We’ve ignored any marks here to make the ligature work - but what if there were marks? If the input text had a tone mark over the NO NU (น้), how should that be positioned relative to the ligature? We’ve taken the NO NU away, so now we have uni0E190E15.liga and a tone mark that needs positioning. How do we even know which side of the ligature to attach the mark to - does it go on the NO NU part of the TO TAO part?
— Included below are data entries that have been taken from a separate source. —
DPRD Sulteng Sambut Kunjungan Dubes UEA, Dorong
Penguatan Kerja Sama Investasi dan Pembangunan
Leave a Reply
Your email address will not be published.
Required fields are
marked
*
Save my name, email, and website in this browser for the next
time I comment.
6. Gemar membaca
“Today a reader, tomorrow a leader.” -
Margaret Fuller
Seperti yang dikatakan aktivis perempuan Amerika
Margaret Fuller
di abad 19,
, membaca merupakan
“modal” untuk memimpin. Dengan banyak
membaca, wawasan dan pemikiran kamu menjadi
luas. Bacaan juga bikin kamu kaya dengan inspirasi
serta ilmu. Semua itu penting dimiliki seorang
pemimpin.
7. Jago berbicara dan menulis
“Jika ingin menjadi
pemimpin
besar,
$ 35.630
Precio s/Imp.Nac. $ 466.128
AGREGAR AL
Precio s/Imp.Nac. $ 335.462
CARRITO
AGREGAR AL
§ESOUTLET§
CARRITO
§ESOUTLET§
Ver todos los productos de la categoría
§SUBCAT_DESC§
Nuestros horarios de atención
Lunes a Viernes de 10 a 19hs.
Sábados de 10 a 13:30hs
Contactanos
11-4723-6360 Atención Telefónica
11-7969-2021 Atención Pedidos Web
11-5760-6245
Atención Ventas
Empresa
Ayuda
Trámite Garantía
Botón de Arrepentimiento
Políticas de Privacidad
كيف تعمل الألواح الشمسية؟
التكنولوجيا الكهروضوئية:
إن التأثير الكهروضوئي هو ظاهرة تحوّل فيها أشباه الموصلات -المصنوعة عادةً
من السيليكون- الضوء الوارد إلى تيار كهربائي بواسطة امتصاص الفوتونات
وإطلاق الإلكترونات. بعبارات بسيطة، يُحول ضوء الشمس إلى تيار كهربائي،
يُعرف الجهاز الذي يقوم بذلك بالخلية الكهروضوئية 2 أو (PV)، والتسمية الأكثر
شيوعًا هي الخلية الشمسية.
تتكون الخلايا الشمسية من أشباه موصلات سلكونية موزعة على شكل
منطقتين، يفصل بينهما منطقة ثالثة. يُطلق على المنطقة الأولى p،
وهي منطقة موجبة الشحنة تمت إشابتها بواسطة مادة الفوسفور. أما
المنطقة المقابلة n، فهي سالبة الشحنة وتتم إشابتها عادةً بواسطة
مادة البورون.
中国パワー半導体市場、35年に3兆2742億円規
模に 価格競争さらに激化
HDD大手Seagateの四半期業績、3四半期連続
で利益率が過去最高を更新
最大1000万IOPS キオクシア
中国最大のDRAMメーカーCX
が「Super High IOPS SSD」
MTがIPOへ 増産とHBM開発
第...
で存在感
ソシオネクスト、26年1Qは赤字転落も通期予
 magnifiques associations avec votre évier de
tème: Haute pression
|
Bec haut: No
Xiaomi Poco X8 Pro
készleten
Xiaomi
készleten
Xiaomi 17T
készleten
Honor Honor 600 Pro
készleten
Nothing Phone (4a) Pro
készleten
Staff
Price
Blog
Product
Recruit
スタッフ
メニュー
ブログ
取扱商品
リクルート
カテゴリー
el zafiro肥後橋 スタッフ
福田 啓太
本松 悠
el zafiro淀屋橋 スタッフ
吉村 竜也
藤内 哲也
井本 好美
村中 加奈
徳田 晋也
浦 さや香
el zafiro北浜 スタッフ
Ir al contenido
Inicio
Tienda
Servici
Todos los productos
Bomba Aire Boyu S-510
Mark-to-ligature positioning helps to solve this problem. It allows us to define anchors on the ligature which represent where to put anchors for each component part. Here is how we do it:

feature mark {
    position ligature uni0E190E15.liga  # Declare positioning for ligature:
                                        # First component: NO NU
      <anchor 325 1400> mark @TOP_MARKS # Anchors for first component

      ligcomponent                      # Component separator

                                        # Second component: TO TAO
      <anchor 825 1450> mark @TOP_MARKS # Anchors for second component
    ;
} mark;

So we write position ligature and the name of the ligated glyph or glyph class, and then, for each component which made up the ligature substitution, we give one or more mark-to-base positioning rules; then we separate each component by the keyword ligcomponent.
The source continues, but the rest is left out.